[audio.cpp] VibeVoice 1.5B released — 90-min podcast in 22.95 min, 4.08x real-time, 2.86x faster than Python without quantization. Native C++/ggml
I’m the author of audio.cpp, a C++/ggml runtime for local audio models. I just added VibeVoice 1.5B support and wanted to share the benchmark because long-form multi-speaker TTS is a good stress test for local inference runtimes. Result on RTX 5090: VibeVoice 1.5B Audio length: 5
Why it matters
This story from Reddit r/LocalLLaMA is relevant to the Open Source branch of the AI ecosystem and may affect models, products, or research direction.
Technical breakdown
I’m the author of audio.cpp, a C++/ggml runtime for local audio models.

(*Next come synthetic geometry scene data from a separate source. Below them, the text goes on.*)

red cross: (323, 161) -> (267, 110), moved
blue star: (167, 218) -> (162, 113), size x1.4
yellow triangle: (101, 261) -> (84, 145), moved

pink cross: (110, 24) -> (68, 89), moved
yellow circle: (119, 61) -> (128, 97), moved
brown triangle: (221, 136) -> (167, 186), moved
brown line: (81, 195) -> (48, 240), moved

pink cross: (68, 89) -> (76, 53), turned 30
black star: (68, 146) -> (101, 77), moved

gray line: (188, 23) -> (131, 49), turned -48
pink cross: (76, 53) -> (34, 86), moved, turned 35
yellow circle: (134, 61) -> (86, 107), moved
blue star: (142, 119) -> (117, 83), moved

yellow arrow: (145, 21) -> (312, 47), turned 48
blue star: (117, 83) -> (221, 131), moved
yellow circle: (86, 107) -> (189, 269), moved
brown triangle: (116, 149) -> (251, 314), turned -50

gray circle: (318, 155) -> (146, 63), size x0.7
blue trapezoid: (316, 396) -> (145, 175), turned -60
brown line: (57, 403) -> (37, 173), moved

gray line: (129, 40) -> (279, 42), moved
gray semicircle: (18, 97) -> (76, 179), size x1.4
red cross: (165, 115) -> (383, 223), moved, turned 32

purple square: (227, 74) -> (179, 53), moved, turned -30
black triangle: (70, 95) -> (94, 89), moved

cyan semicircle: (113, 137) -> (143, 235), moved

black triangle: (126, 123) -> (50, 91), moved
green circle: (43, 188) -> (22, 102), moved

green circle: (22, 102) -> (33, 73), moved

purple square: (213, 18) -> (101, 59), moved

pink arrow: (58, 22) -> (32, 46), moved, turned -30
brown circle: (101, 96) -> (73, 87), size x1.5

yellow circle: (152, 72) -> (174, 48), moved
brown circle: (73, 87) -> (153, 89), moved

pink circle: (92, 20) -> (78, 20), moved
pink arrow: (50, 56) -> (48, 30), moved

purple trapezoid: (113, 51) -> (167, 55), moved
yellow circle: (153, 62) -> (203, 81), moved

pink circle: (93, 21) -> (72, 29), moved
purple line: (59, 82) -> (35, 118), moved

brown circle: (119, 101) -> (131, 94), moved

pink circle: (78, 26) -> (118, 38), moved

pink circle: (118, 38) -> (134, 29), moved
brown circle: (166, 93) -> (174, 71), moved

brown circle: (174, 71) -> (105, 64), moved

I just added VibeVoice 1.5B support and wanted to share the benchmark because long-form multi-speaker TTS is a good stress test for local inference runtimes. Result on RTX 5090: VibeVoice 1.5B Audio length: 5615.73s / 93.60 min Wall time: 1376.84s / 22.95 min RTF: 0.245 Speed: 4.08x faster than real time Python baseline: 92.66
Business impact
Watch for product launches, funding moves, or policy shifts tied to this headline.